** INFORMATION follows **
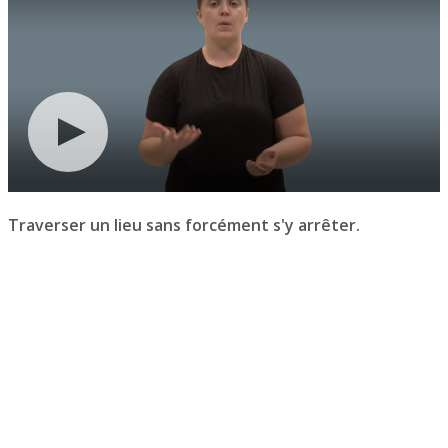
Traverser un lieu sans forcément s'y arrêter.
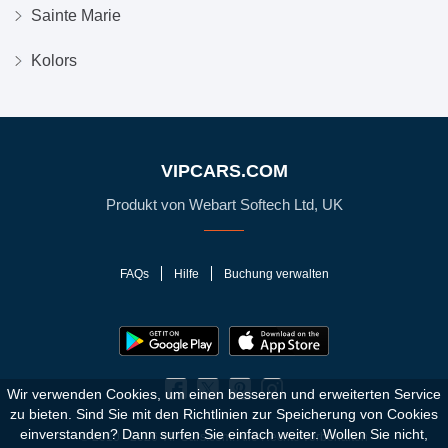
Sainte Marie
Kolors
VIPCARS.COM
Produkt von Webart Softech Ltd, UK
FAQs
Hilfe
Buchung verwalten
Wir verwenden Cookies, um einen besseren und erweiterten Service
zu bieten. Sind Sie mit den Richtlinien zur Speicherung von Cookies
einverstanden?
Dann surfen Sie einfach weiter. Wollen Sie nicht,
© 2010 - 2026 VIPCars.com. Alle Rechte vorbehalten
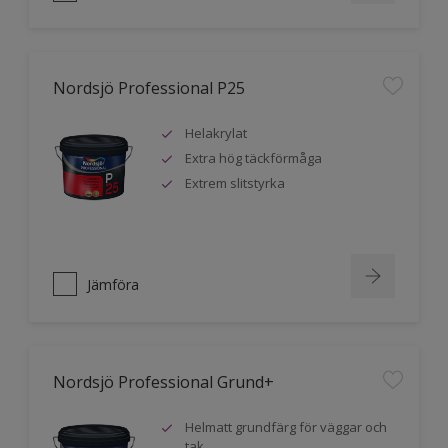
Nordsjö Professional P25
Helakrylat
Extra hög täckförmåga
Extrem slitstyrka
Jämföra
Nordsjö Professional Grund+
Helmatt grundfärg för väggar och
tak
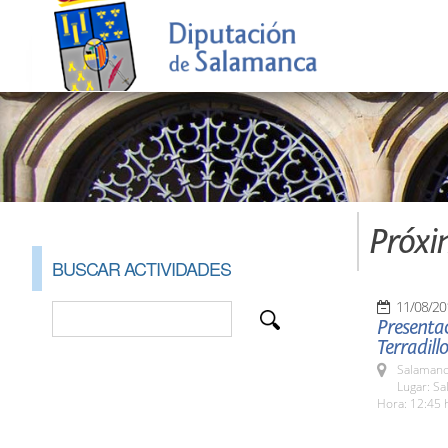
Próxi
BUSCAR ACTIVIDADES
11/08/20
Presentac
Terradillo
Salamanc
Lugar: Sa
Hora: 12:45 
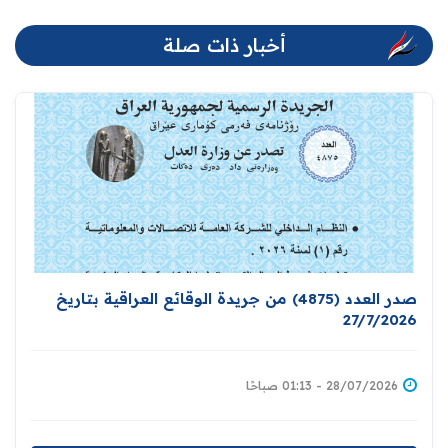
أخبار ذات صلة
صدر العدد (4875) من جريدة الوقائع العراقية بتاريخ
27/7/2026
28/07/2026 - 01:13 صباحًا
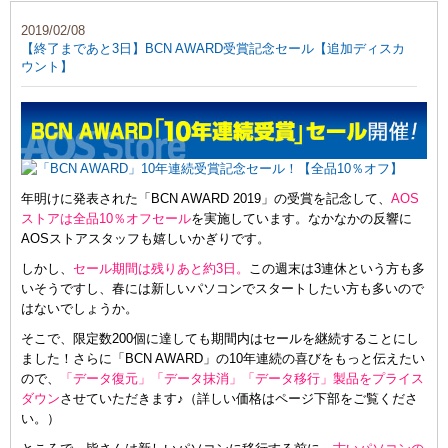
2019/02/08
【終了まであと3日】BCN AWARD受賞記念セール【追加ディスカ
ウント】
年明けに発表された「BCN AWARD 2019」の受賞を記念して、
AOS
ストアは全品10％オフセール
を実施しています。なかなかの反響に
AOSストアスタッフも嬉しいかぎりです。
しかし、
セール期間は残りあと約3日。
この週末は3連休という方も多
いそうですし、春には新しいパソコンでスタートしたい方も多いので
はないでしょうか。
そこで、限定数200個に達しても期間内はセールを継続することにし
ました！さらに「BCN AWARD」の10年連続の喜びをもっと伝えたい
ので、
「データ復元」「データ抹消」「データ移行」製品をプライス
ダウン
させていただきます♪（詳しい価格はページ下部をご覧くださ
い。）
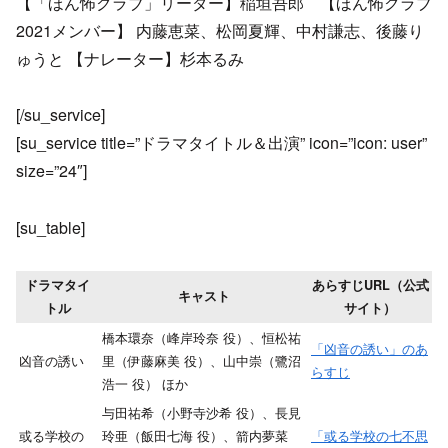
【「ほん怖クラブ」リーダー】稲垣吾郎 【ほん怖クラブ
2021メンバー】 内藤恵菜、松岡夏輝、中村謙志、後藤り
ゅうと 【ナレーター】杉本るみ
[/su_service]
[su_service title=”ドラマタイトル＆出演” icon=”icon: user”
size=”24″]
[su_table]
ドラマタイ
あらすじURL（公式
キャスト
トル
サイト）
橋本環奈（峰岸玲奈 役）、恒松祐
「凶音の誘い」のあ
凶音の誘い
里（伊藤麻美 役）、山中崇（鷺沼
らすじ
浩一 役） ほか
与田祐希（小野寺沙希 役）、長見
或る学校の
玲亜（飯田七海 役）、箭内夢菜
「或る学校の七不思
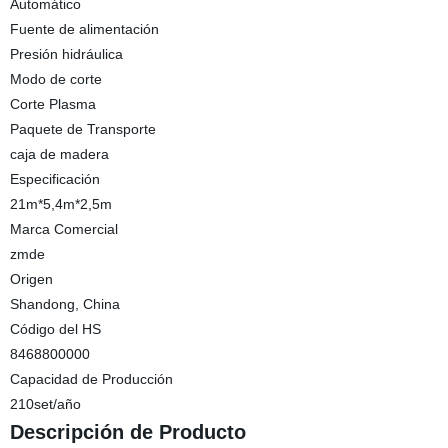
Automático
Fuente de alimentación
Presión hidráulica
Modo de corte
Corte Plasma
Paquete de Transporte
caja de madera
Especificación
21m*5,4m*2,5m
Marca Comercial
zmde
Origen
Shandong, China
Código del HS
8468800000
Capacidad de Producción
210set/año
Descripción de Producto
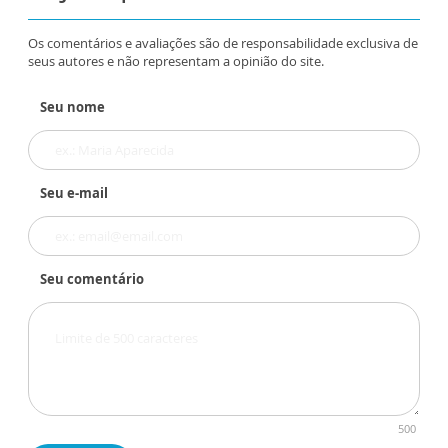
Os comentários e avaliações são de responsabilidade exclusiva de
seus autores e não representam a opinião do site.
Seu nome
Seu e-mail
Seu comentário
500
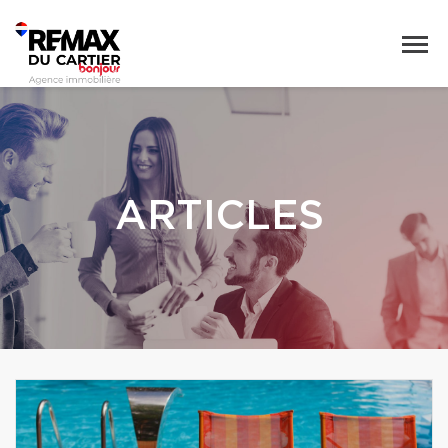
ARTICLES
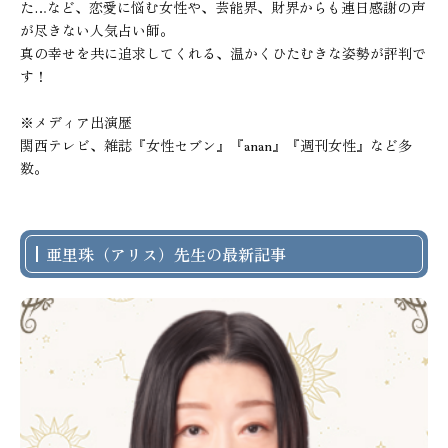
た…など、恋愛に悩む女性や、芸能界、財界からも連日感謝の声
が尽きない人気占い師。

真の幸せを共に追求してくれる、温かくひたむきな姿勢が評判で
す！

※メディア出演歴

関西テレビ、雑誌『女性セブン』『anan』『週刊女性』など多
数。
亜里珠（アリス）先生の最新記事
** End of INFORMATION **
# [WORK TO COMPLETE]
After reading through the material, report every line that holds "Professional".

# [SOLUTION TO THIS PROBLEM]
Nordsjö Professional P25
Nordsjö Professional Grund+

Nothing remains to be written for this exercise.